Firstly, the 3D transient simulation model of the motor is established after reasonable equivalence. The motor loss values under no-load, light load, and rated load conditions before and after the fault are used as the heat source, and the whole domain thermal field distribution of the normal and faulty motor under different conditions is obtained by simulation. Secondly, the thermistors are embedded at several key temperature measuring points inside the prototype to carry out the TR experiment of the motor under various working conditions. Also, the results of TR experiments verify the simulation accuracy. Finally, according to the simulation and measured temperature results, three TR characteristics caused by ITF are summarized, and a fault diagnosis method based on the winding temperature difference is proposed.
The simulation and experimental results show that ITF will cause three characteristics of the motor TR: time, space, and winding temperature difference. As the heat generation rate of each part of the faulty motor changes greatly, the TR time of the four critica positions of the motor after the fault is shortened by 97.6%, 38.9%, 34.3%, and 37.0%, respectively, compared with the normal time, and the TR of each part will rise significantly, especially in the faulty slot. In addition, the spatial temperature distribution after the fault is uneven due to the differences in the circumferential heat dissipation conditions of the motor and the heat generation of each component after the fault. The temperature difference characteristics of winding are the most obvious in the temperature variation of each motor component caused by faults. By analyzing the temperature data of winding at different times, a fault diagnosis method using the variance value of winding temperature is proposed. The results show that the data with the variance value as the characteristic quantity after the fault is more than 20 times larger than the normal one, which indicates that the method can diagnose faults under different load conditions.

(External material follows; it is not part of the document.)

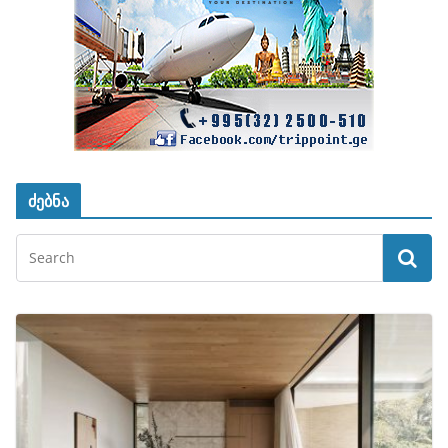
ძებნა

The following conclusions can be drawn from the comprehensive analysis of the research results: (1) ITF will cause the differential distribution of the transient and steady thermal field of the motor, and the above characteristics are most obvious in the winding temperature difference. (2) The variation trend of temperature characteristics of motor winding under different working conditions is approximately the same. The faulty slot winding shows the transient characteristics of TR with drastic changes. In addition, the temperature distribution among windings also changes from almost the same at the normal time to a considerable difference after the fault. (3) The TR characteristics of the motor change obviously after ITF. The winding temperature monitoring and variance analysis method proposed in this paper can effectively diagnose the fault from the perspective of the thermal field.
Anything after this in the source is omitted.